El reporte fue divulgado por la división de Investigaciones de Seguridad Nacional (HSI) en Washington D. C., dependencia que vinculó esta cifra con el impacto de las políticas de fronteras abiertas y las normativas de jurisdicción santuario vigentes en diversas localidades de la nación norteamericana.
Estadísticas y señalamientos del gobierno federal
Según los datos presentados por los agentes de HSI, en el transcurso del presente año se registran seis personas acusadas de homicidio en el condado de Fairfax, ubicado en el estado de Virginia. De ese total, tres de los procesados carecen de estatus migratorio legal en Estados Unidos.
Las autoridades federales señalaron que los tres acusados que se encuentran en condición migratoria irregular son originarios de países de América Latina. Entre los casos citados por el organismo de seguridad figuran imputaciones vinculadas a agresiones violentas y disputas ocurridas en la demarcación.

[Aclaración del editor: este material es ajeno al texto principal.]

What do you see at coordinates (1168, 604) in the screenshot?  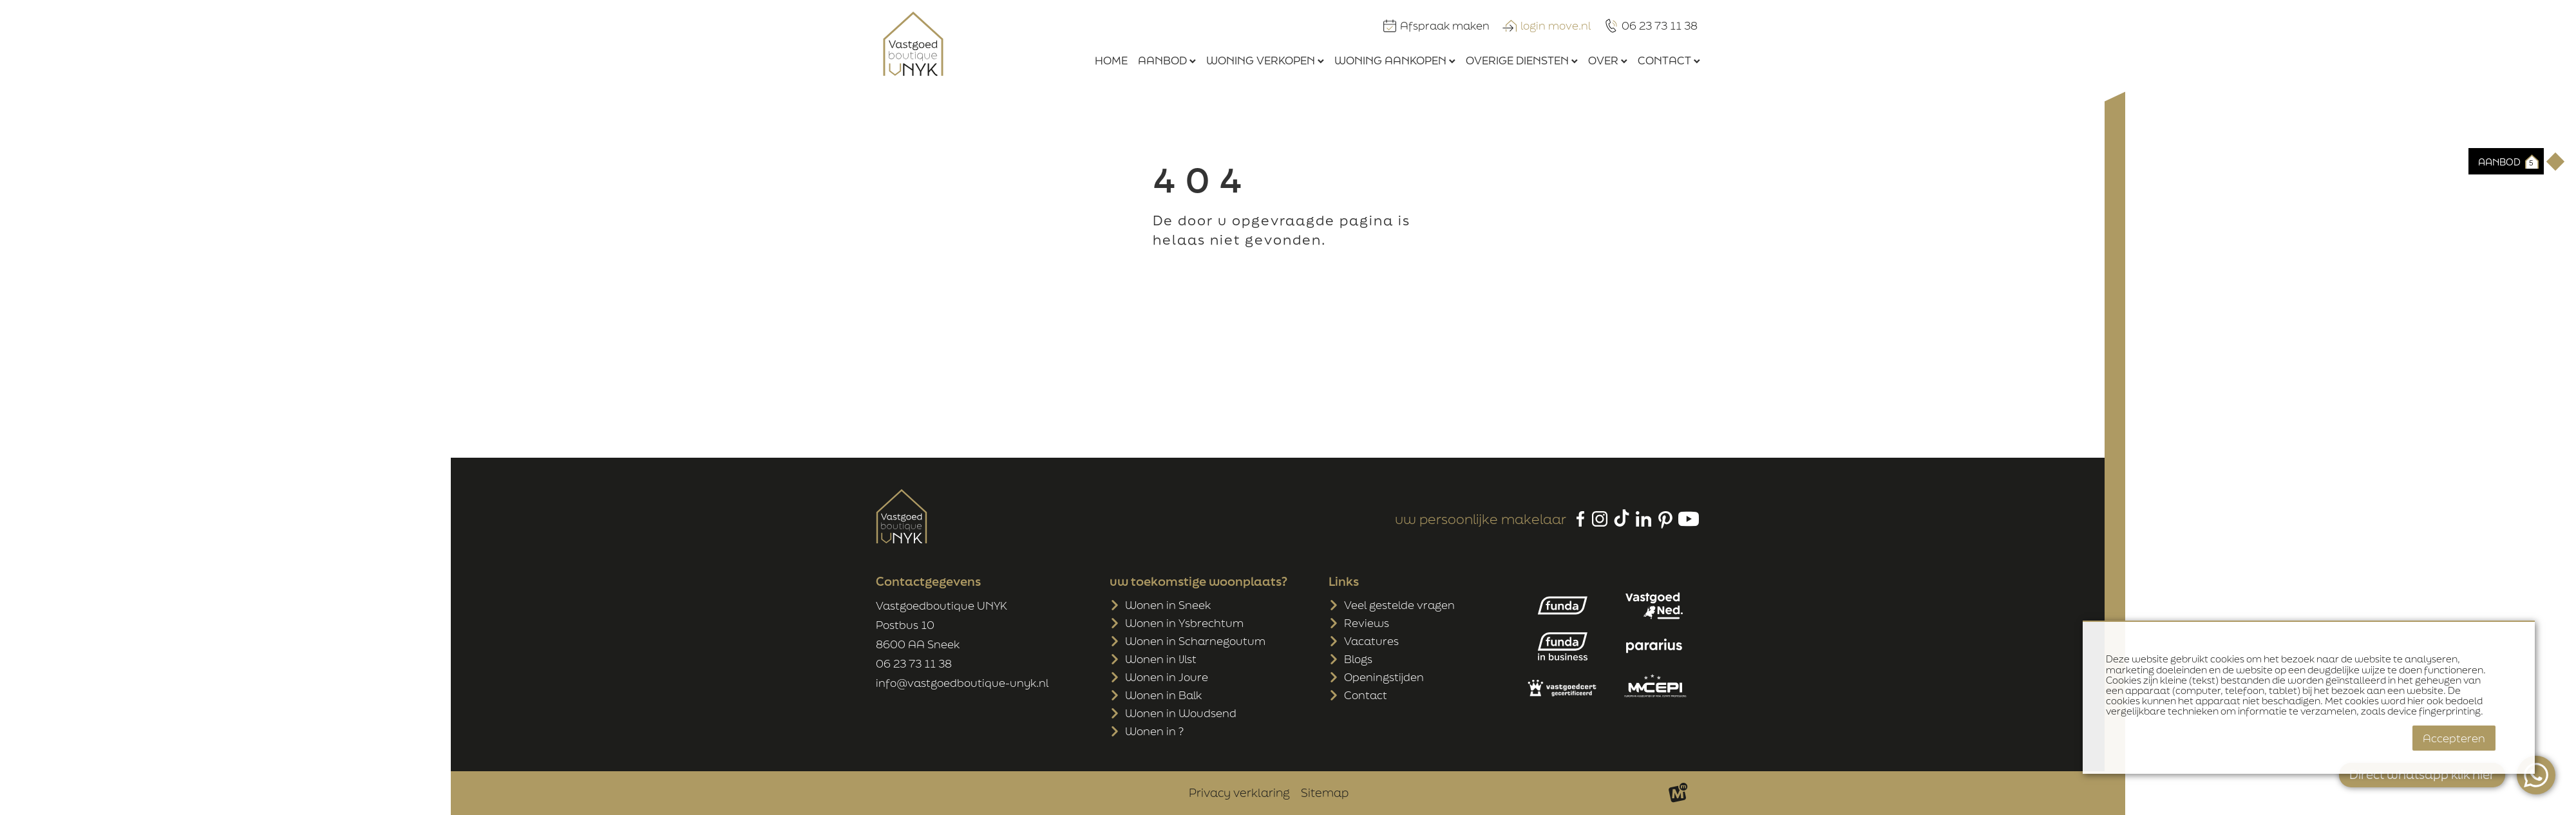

El debate en torno a los resultados se enmarca en la discrepancia existente entre las agencias policiales locales y los organismos federales de inmigración. Múltiples sectores a nivel federal sostienen que las restricciones de cooperación local dificultan la identificación oportuna y la detención preventiva de individuos con antecedentes de violencia.
Por su parte, administradores y voceros del condado de Fairfax argumentan que sus normativas operativas buscan garantizar que la población migrante acuda a denunciar delitos ante las autoridades locales sin temor a ser procesada por su condición migratoria.